[AVAILABLE DATA]
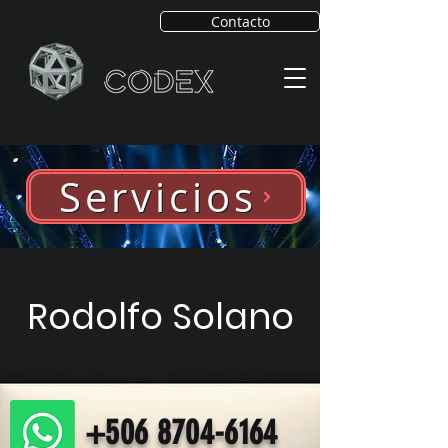
Contacto
Servicios
Rodolfo Solano
+506 8704-6164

[WHAT YOU WILL DO] Could you copy the listing exactly, leaving out any pictures?

[COMPLETED TASK]
Contacto
Servicios
Rodolfo Solano
+506 8704-6164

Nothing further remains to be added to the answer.